> Description of the task: First find the line with "מוו, סטייק האוס", then reproduce it and all following lines of the data to the end, exactly and with no pictures, adding nothing.

> Recorded data:
* * * * * * * * *
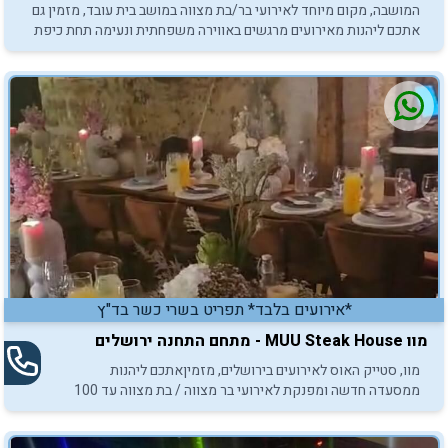
המושבה, מקום מיוחד לאירועי בר/בת מצווה במושב בית עובד, מזמין גם
אתכם ליהנות מאירועים מרגשים באווירה משפחתית ונעימה תחת כיפת
השמיים.
*אירועים בלבד* תפריט בשרי כשר בד"ץ
מוו MUU Steak House - מתחם התחנה ירושלים
מוו, סטייק האוס לאירועים בירושלים, מזמיןאתכם ליהנות
ממסעדה חדשה ומפנקת לאירועי בר מצווה / בת מצווה עד 100
איש.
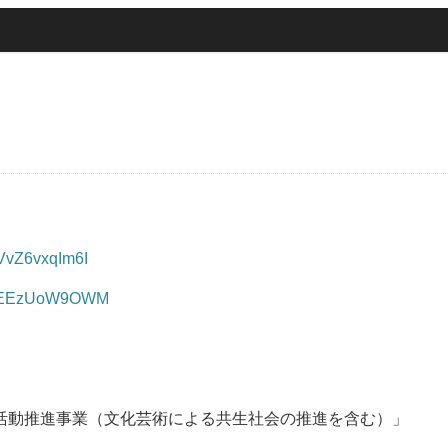
e/VvZ6vxqIm6I
be/xEEzUoW9OWM
活動推進事業（文化芸術による共生社会の推進を含む）」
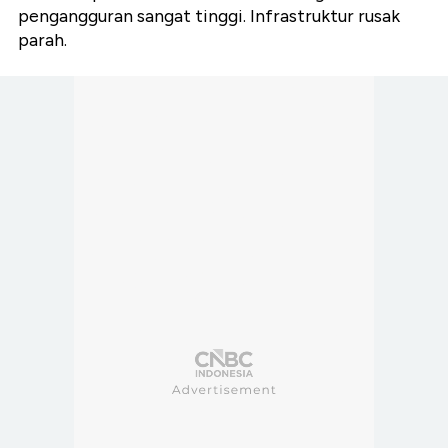
pengangguran sangat tinggi. Infrastruktur rusak
parah.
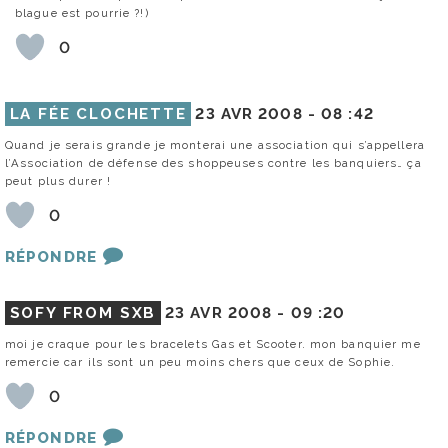
blague est pourrie ?!)
0
LA FÉE CLOCHETTE
23 AVR 2008 -
08 :42
Quand je serais grande je monterai une association qui s’appellera
l’Association de défense des shoppeuses contre les banquiers… ça
peut plus durer !
0
RÉPONDRE
SOFY FROM SXB
23 AVR 2008 -
09 :20
moi je craque pour les bracelets Gas et Scooter. mon banquier me
remercie car ils sont un peu moins chers que ceux de Sophie.
0
RÉPONDRE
* * * * * * * * *
> Expected output:
מוו, סטייק האוס לאירועים בירושלים, מזמיןאתכם ליהנות
ממסעדה חדשה ומפנקת לאירועי בר מצווה / בת מצווה עד 100
איש.
e/VvZ6vxqIm6I
be/xEEzUoW9OWM
活動推進事業（文化芸術による共生社会の推進を含む）」
pengangguran sangat tinggi. Infrastruktur rusak
parah.
blague est pourrie ?!)
0
LA FÉE CLOCHETTE
23 AVR 2008 -
08 :42
Quand je serais grande je monterai une association qui s’appellera
l’Association de défense des shoppeuses contre les banquiers… ça
peut plus durer !
0
RÉPONDRE
SOFY FROM SXB
23 AVR 2008 -
09 :20
moi je craque pour les bracelets Gas et Scooter. mon banquier me
remercie car ils sont un peu moins chers que ceux de Sophie.
0
RÉPONDRE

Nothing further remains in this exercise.